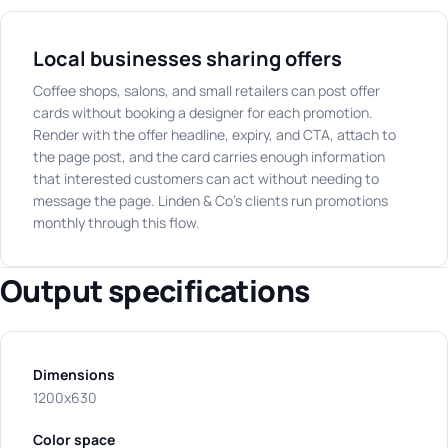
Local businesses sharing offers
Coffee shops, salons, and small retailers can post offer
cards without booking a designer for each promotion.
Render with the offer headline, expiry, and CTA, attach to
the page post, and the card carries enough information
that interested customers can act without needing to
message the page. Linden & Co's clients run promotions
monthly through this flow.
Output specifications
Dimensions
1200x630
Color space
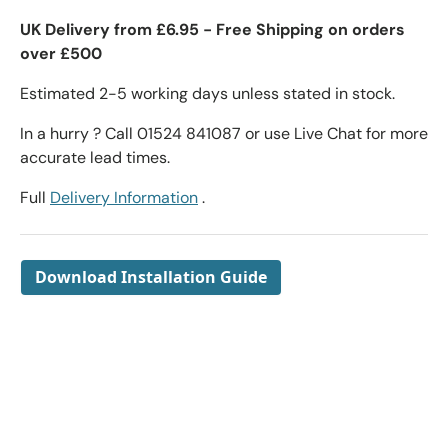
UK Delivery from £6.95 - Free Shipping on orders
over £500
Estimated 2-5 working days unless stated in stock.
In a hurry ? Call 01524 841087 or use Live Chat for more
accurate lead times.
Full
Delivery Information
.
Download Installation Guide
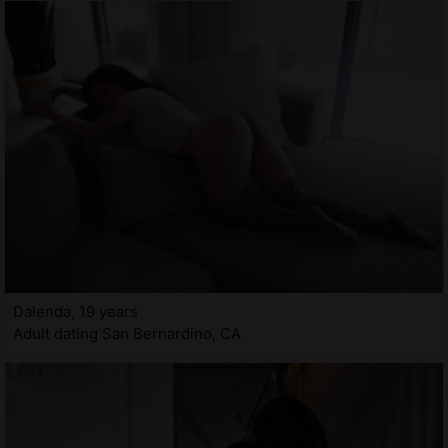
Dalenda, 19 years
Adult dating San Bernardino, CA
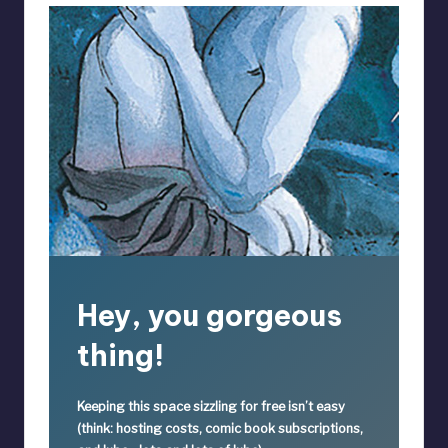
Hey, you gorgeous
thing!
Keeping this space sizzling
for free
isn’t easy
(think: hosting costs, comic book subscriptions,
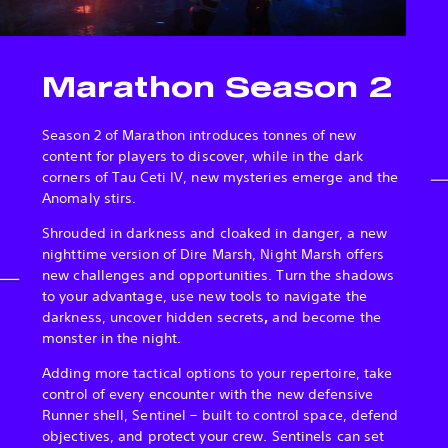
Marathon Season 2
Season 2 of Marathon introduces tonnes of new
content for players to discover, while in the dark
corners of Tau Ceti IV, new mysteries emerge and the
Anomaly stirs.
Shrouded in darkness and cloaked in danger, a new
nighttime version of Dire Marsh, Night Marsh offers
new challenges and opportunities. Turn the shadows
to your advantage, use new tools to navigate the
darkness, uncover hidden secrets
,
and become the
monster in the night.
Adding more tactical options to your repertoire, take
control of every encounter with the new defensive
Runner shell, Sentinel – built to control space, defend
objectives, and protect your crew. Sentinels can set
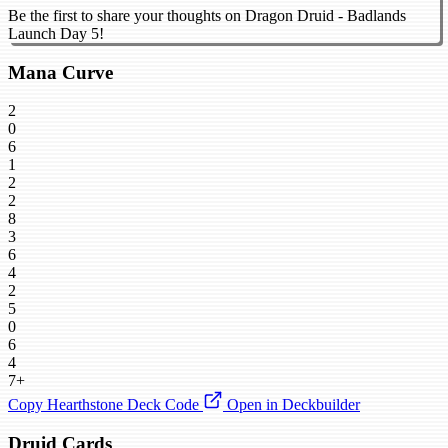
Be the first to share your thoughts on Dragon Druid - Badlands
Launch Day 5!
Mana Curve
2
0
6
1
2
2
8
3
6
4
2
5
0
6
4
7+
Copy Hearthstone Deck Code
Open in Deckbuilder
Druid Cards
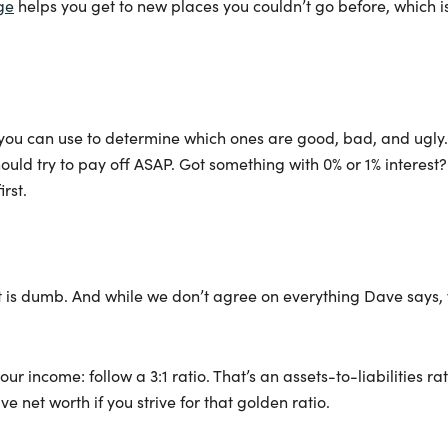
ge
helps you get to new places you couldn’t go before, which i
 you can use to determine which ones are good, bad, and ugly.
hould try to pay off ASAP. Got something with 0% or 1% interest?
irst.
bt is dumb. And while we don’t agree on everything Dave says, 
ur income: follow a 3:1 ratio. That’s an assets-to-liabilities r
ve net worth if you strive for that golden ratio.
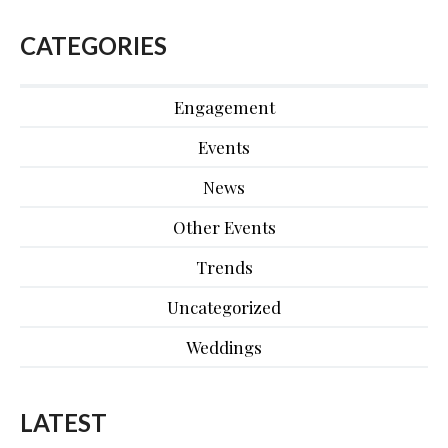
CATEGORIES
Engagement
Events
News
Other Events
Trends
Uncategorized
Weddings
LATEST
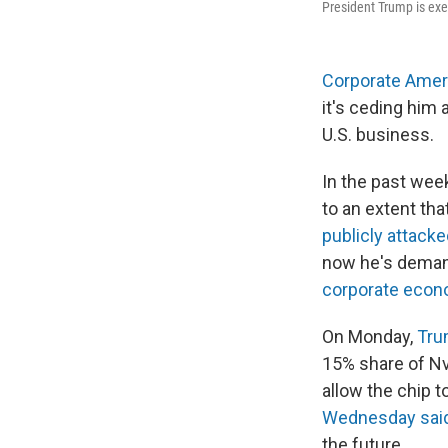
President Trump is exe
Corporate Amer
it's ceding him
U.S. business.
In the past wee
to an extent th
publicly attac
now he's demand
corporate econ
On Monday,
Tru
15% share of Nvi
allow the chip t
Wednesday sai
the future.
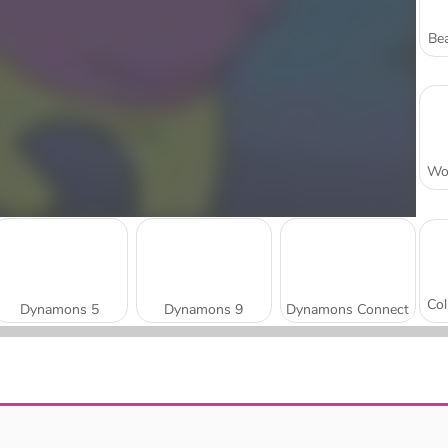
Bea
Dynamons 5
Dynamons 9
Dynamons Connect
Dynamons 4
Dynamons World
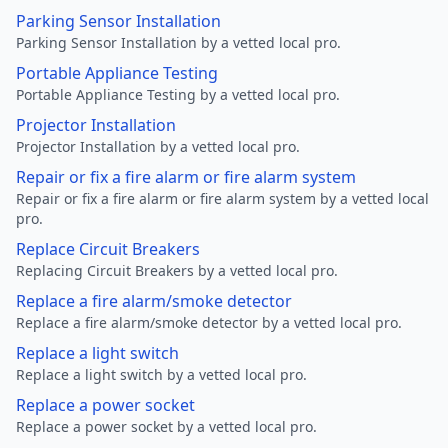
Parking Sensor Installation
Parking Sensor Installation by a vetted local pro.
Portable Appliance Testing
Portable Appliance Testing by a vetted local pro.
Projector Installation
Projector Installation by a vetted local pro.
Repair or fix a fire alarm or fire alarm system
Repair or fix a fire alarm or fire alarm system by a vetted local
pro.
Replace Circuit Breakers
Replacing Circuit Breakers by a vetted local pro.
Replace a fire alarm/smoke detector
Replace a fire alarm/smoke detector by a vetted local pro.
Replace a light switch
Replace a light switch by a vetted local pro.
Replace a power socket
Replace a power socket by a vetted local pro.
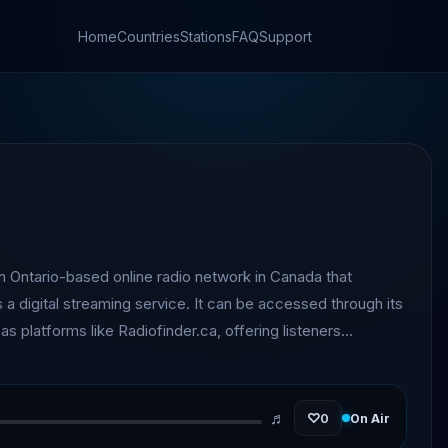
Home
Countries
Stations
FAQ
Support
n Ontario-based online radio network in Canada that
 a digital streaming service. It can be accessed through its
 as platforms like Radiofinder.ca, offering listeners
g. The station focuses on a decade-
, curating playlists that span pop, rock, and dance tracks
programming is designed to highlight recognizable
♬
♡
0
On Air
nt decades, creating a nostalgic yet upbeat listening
*****
[TASK TO COMPLETE] All the lines above must be written out exactly, without a single picture.

[EXPECTED ANSWER]
Local businesses sharing offers
Coffee shops, salons, and small retailers can post offer
cards without booking a designer for each promotion.
Render with the offer headline, expiry, and CTA, attach to
the page post, and the card carries enough information
that interested customers can act without needing to
message the page. Linden & Co's clients run promotions
monthly through this flow.
Output specifications
Dimensions
1200x630
Color space
UK Delivery from £6.95 - Free Shipping on orders
over £500
Estimated 2-5 working days unless stated in stock.
In a hurry ? Call 01524 841087 or use Live Chat for more
accurate lead times.
Full
Delivery Information
.
Download Installation Guide
Dalenda, 19 years
Adult dating San Bernardino, CA
Hey, you gorgeous
thing!
Keeping this space sizzling
for free
isn’t easy
(think: hosting costs, comic book subscriptions,
Marathon Season 2
Season 2 of Marathon introduces tonnes of new
content for players to discover, while in the dark
corners of Tau Ceti IV, new mysteries emerge and the
Anomaly stirs.
Shrouded in darkness and cloaked in danger, a new
nighttime version of Dire Marsh, Night Marsh offers
new challenges and opportunities. Turn the shadows
to your advantage, use new tools to navigate the
darkness, uncover hidden secrets
,
and become the
monster in the night.
Adding more tactical options to your repertoire, take
control of every encounter with the new defensive
Runner shell, Sentinel – built to control space, defend
objectives, and protect your crew. Sentinels can set
Be the first to share your thoughts on Dragon Druid - Badlands
Launch Day 5!
Mana Curve
2
0
6
1
2
2
8
3
6
4
2
5
0
6
4
7+
Copy Hearthstone Deck Code
Open in Deckbuilder
Druid Cards
ge
helps you get to new places you couldn’t go before, which i
 you can use to determine which ones are good, bad, and ugly.
hould try to pay off ASAP. Got something with 0% or 1% interest?
irst.
bt is dumb. And while we don’t agree on everything Dave says, 
ur income: follow a 3:1 ratio. That’s an assets-to-liabilities r
ve net worth if you strive for that golden ratio.
CATEGORIES
Engagement
Events
News
Other Events
Trends
Uncategorized
Weddings
LATEST
President Trump is exe
Corporate Amer
it's ceding him
U.S. business.
In the past wee
to an extent th
publicly attac
now he's demand
corporate econ
On Monday,
Tru
15% share of Nvi
allow the chip t
Wednesday sai
the future.
Bea
Dynamons 5
Dynamons 9
Dynamons Connect
Dynamons 4
Dynamons World
Parking Sensor Installation
Parking Sensor Installation by a vetted local pro.
Portable Appliance Testing
Portable Appliance Testing by a vetted local pro.
Projector Installation
Projector Installation by a vetted local pro.
Repair or fix a fire alarm or fire alarm system
Repair or fix a fire alarm or fire alarm system by a vetted local
pro.
Replace Circuit Breakers
Replacing Circuit Breakers by a vetted local pro.
Replace a fire alarm/smoke detector
Replace a fire alarm/smoke detector by a vetted local pro.
Replace a light switch
Replace a light switch by a vetted local pro.
Replace a power socket
Replace a power socket by a vetted local pro.
Home
Countries
Stations
FAQ
Support
n Ontario-based online radio network in Canada that
 a digital streaming service. It can be accessed through its
 as platforms like Radiofinder.ca, offering listeners
g. The station focuses on a decade-
, curating playlists that span pop, rock, and dance tracks
programming is designed to highlight recognizable
♬
♡
0
On Air
nt decades, creating a nostalgic yet upbeat listening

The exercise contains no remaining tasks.